■ YOUR GOAL ■
There is one span to output from the data below: the lines starting at the line with "dat je meer aankan. Dus doe je meer." and ending at the line with "FOMENTO À CULTURA". Output it exactly, ends included, nothing more.

■ DATA FOR ANALYSIS ■
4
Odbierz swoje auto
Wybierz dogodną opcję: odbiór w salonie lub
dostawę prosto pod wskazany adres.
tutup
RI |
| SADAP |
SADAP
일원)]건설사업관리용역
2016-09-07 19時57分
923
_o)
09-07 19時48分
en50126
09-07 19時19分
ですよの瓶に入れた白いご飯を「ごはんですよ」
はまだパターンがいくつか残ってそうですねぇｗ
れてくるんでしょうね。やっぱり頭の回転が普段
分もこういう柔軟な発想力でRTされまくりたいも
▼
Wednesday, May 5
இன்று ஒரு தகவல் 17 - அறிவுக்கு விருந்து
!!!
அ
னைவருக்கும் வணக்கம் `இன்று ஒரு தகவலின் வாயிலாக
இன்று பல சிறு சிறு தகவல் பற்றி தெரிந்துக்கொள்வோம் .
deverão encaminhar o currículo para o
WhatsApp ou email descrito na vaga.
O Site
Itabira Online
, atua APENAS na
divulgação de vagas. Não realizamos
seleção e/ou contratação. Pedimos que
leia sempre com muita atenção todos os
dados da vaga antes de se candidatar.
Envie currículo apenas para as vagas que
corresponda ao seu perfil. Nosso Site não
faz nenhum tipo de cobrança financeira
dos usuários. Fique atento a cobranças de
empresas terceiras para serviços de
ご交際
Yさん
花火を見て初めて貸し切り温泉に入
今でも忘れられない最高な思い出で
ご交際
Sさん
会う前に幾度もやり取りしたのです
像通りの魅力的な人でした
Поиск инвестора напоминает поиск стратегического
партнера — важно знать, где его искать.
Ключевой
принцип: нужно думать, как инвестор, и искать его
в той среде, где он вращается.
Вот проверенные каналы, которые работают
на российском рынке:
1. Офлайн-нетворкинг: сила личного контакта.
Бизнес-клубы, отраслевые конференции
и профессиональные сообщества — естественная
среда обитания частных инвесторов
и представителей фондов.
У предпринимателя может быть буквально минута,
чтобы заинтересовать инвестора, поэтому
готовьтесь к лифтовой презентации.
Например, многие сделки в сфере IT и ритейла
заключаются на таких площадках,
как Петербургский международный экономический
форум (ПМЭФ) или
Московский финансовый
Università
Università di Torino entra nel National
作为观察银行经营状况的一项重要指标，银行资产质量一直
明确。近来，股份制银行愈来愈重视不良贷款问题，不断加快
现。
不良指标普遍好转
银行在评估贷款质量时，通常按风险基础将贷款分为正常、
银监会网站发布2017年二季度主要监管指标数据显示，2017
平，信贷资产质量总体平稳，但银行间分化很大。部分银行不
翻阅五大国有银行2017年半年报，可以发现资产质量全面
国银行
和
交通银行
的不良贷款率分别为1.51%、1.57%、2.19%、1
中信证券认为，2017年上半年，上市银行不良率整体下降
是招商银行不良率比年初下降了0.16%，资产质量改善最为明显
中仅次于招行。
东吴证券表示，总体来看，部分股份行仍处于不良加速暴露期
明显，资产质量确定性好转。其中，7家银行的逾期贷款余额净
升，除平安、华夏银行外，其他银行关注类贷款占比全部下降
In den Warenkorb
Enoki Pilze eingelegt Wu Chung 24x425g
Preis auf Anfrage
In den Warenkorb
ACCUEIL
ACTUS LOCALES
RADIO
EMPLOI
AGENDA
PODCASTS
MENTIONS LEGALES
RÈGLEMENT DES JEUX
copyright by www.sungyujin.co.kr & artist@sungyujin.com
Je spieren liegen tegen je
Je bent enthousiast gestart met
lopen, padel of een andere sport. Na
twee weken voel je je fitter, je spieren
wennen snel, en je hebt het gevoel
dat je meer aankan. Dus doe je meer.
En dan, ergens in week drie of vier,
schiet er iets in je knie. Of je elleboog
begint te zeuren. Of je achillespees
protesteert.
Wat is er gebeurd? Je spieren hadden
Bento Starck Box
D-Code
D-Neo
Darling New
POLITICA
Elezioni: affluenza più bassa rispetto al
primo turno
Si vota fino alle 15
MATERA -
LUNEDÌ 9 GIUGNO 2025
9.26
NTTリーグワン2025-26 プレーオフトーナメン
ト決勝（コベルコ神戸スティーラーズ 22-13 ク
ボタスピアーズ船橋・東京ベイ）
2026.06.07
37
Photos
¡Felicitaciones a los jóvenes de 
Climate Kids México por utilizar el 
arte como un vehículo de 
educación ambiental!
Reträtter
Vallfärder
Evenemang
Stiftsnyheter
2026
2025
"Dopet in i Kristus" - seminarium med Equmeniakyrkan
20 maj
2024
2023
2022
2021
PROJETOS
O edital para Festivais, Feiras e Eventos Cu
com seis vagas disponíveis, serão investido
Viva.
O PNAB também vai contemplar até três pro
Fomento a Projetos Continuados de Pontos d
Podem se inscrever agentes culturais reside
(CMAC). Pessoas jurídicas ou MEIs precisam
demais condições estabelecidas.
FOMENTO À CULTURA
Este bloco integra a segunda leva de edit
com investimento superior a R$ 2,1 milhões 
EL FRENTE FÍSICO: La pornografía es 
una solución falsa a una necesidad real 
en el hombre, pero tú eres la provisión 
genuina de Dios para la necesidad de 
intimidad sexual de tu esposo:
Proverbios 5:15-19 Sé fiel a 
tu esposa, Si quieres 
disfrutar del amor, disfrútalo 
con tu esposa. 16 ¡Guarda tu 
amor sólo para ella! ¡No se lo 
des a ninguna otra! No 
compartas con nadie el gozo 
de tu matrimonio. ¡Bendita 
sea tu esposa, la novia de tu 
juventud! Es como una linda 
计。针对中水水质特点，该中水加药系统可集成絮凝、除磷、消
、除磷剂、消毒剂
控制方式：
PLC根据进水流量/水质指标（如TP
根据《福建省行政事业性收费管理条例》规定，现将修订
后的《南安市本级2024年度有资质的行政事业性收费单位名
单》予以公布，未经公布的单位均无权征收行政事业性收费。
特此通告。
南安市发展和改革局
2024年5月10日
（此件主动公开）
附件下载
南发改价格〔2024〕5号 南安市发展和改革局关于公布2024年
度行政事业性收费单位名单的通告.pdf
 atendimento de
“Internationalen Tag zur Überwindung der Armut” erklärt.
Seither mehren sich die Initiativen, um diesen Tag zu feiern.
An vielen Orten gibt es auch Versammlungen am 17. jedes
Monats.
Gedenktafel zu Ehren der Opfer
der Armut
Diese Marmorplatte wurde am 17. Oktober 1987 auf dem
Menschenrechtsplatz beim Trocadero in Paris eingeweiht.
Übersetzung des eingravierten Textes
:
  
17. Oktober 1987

■ REPLY ■
dat je meer aankan. Dus doe je meer.
En dan, ergens in week drie of vier,
schiet er iets in je knie. Of je elleboog
begint te zeuren. Of je achillespees
protesteert.
Wat is er gebeurd? Je spieren hadden
Bento Starck Box
D-Code
D-Neo
Darling New
POLITICA
Elezioni: affluenza più bassa rispetto al
primo turno
Si vota fino alle 15
MATERA -
LUNEDÌ 9 GIUGNO 2025
9.26
NTTリーグワン2025-26 プレーオフトーナメン
ト決勝（コベルコ神戸スティーラーズ 22-13 ク
ボタスピアーズ船橋・東京ベイ）
2026.06.07
37
Photos
¡Felicitaciones a los jóvenes de 
Climate Kids México por utilizar el 
arte como un vehículo de 
educación ambiental!
Reträtter
Vallfärder
Evenemang
Stiftsnyheter
2026
2025
"Dopet in i Kristus" - seminarium med Equmeniakyrkan
20 maj
2024
2023
2022
2021
PROJETOS
O edital para Festivais, Feiras e Eventos Cu
com seis vagas disponíveis, serão investido
Viva.
O PNAB também vai contemplar até três pro
Fomento a Projetos Continuados de Pontos d
Podem se inscrever agentes culturais reside
(CMAC). Pessoas jurídicas ou MEIs precisam
demais condições estabelecidas.
FOMENTO À CULTURA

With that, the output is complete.